Ce projet de loi fixe les conditions de don, de prélèvement et de greffe de matériel biologique humain. Il encadre notamment le profil des donneurs et receveurs, les procédures médicales autorisées, les centres habilités, ainsi que les responsabilités des différents acteurs du secteur. Il prévoit également la mise en place d’un Organe national en charge des questions d’éthique, responsable de formuler des avis scientifiques et moraux sur les pratiques, de gérer un registre des donneurs et de tenir une liste nationale d’attente pour les receveurs.
Sanctions lourdes
Le texte se veut dissuasif. Selon l’article 48, toute personne effectuant un prélèvement en dehors d’un centre agréé, ou sans le consentement libre et éclairé du donneur, encourt une peine de prison de 10 à 20 ans ainsi qu’une amende allant de 2 à 20 millions de FCFA. Même sanction pour quiconque procéderait à une greffe sans le consentement du receveur.
Les promoteurs des centres privés et les professionnels de santé ne sont pas en reste. L’article 45 prévoit à leur encontre des sanctions administratives telles que le retrait de l’accréditation, la suspension du droit d’exercer, ainsi que la confiscation ou destruction du matériel médical, aux frais du contrevenant.
Le projet de loi interdit formellement plusieurs pratiques. Il est notamment proscrit d’effectuer un prélèvement en dehors des centres accrédités, de vendre ou d’acheter du matériel biologique humain, de réaliser une greffe sans contrôle médical ou hors des structures autorisées, et de divulguer des informations confidentielles recueillies lors des dons, des prélèvements ou des greffes. Autant de garde-fous pour prévenir les dérives, les trafics et les violations des droits humains.
Novateur… mais tardif
Dans l’exposé des motifs, le gouvernement qualifie le dispositif de « novateur », affirmant qu’il s’inscrit dans le prolongement des lois récentes touchant à la dignité humaine, tout en étant conforme à la résolution WHA 63.33 de l’Organisation mondiale de la santé sur la transplantation d’organes et de tissus humains.

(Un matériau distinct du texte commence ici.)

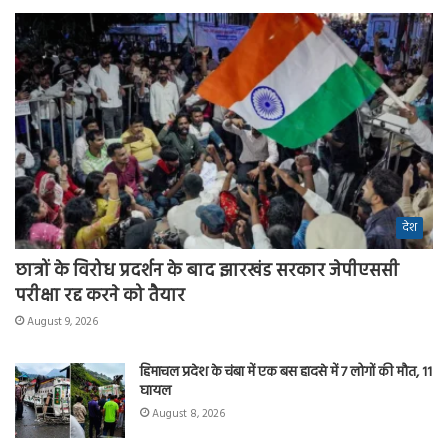
देश
छात्रों के विरोध प्रदर्शन के बाद झारखंड सरकार जेपीएससी
परीक्षा रद्द करने को तैयार
August 9, 2026
हिमाचल प्रदेश के चंबा में एक बस हादसे में 7 लोगों की मौत, 11
घायल
August 8, 2026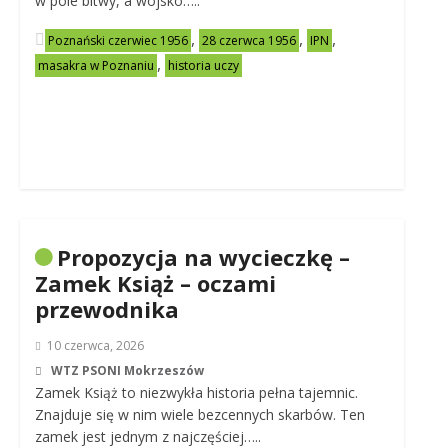
w pole bitwy, a wojsko…..
,
,
,
Poznański czerwiec 1956
28 czerwca 1956
IPN
,
masakra w Poznaniu
historia uczy
Propozycja na wycieczkę –
Zamek Książ – oczami
przewodnika
10 czerwca, 2026
WTZ PSONI Mokrzeszów
Zamek Książ to niezwykła historia pełna tajemnic.
Znajduje się w nim wiele bezcennych skarbów. Ten
zamek jest jednym z najczęściej…..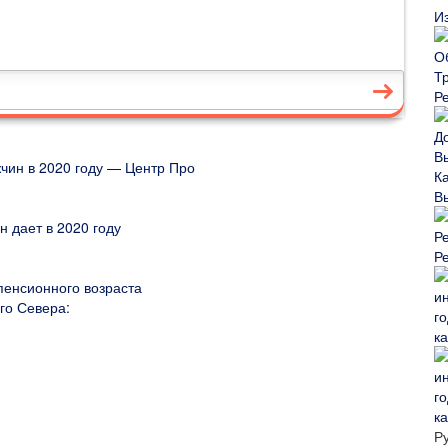
И
Р
чин в 2020 году — Центр Про
В
н дает в 2020 году
Р
пенсионного возраста
го Севера:
ка
?
ка
Р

Toutefois, certains professionnels de santé et observateurs estiment que cette loi arrive trop tard. «La PMA, procréation médicalement assistée a eu sa loi plus de 10 à 15 ans après les premières PMA. La loi sur la médecine traditionnelle aussi. Ainsi de suite. Chacun joue sa partition», arguent certaines sources proches du dossier au Minsante. Soit. Depuis le tout premier prélèvement d’organe en 2021 à l’hôpital général de Yaoundé, 14 opérations de ce type ont déjà été menées dans le pays, dans un flou juridique relatif. Le secteur est en plein essor, notamment face à la croissance des cas d’insuffisance rénale nécessitant une greffe.
Vers une meilleure gouvernance du secteur ?

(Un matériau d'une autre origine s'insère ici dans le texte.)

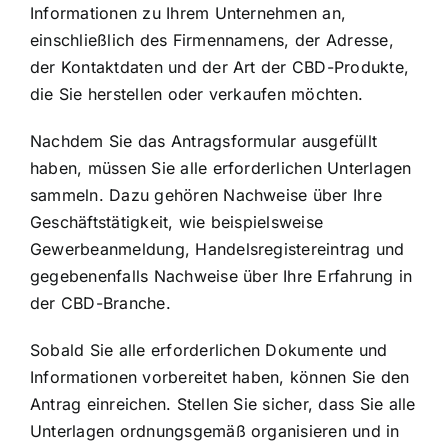
Informationen zu Ihrem Unternehmen an,
einschließlich des Firmennamens, der Adresse,
der Kontaktdaten und der Art der CBD-Produkte,
die Sie herstellen oder verkaufen möchten.
Nachdem Sie das Antragsformular ausgefüllt
haben, müssen Sie alle erforderlichen Unterlagen
sammeln. Dazu gehören Nachweise über Ihre
Geschäftstätigkeit, wie beispielsweise
Gewerbeanmeldung, Handelsregistereintrag und
gegebenenfalls Nachweise über Ihre Erfahrung in
der CBD-Branche.
Sobald Sie alle erforderlichen Dokumente und
Informationen vorbereitet haben, können Sie den
Antrag einreichen. Stellen Sie sicher, dass Sie alle
Unterlagen ordnungsgemäß organisieren und in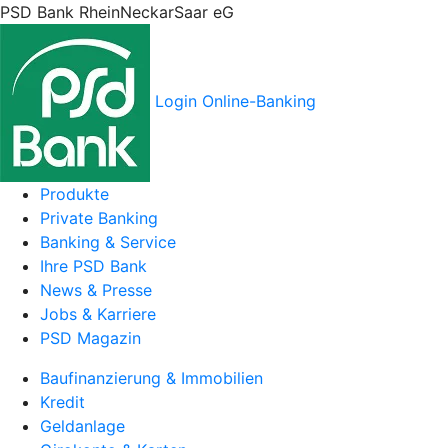
PSD Bank RheinNeckarSaar eG
Login Online-Banking
Produkte
Private Banking
Banking & Service
Ihre PSD Bank
News & Presse
Jobs & Karriere
PSD Magazin
Baufinanzierung & Immobilien
Kredit
Geldanlage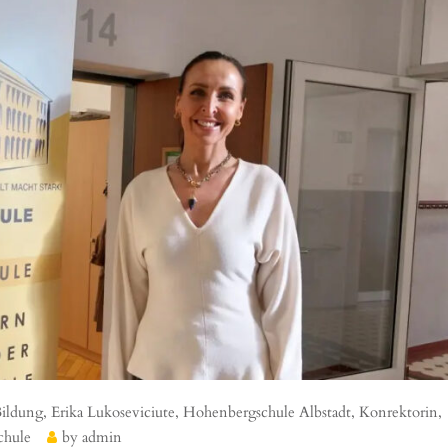
ildung
,
Erika Lukoseviciute
,
Hohenbergschule Albstadt
,
Konrektorin
,
chule
by
admin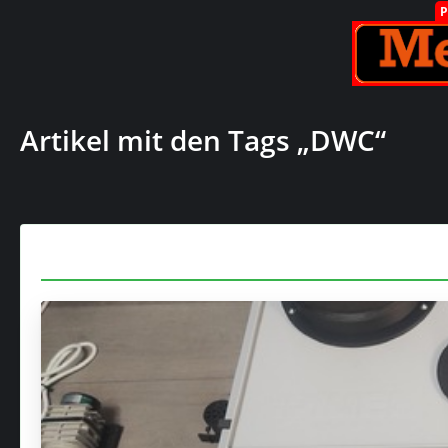
Artikel mit den Tags „DWC“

En comblant ce vide juridique, le Cameroun entend non seulement renforcer la protection des donneurs et receveurs, mais aussi instaurer une gouvernance éthique et médicale plus rigoureuse de ces pratiques. Il reste désormais à voir si ce texte, une fois adopté, sera effectivement mis en œuvre sur le terrain, dans un secteur où les enjeux humains et sanitaires sont aussi lourds que les espoirs qu’il suscite.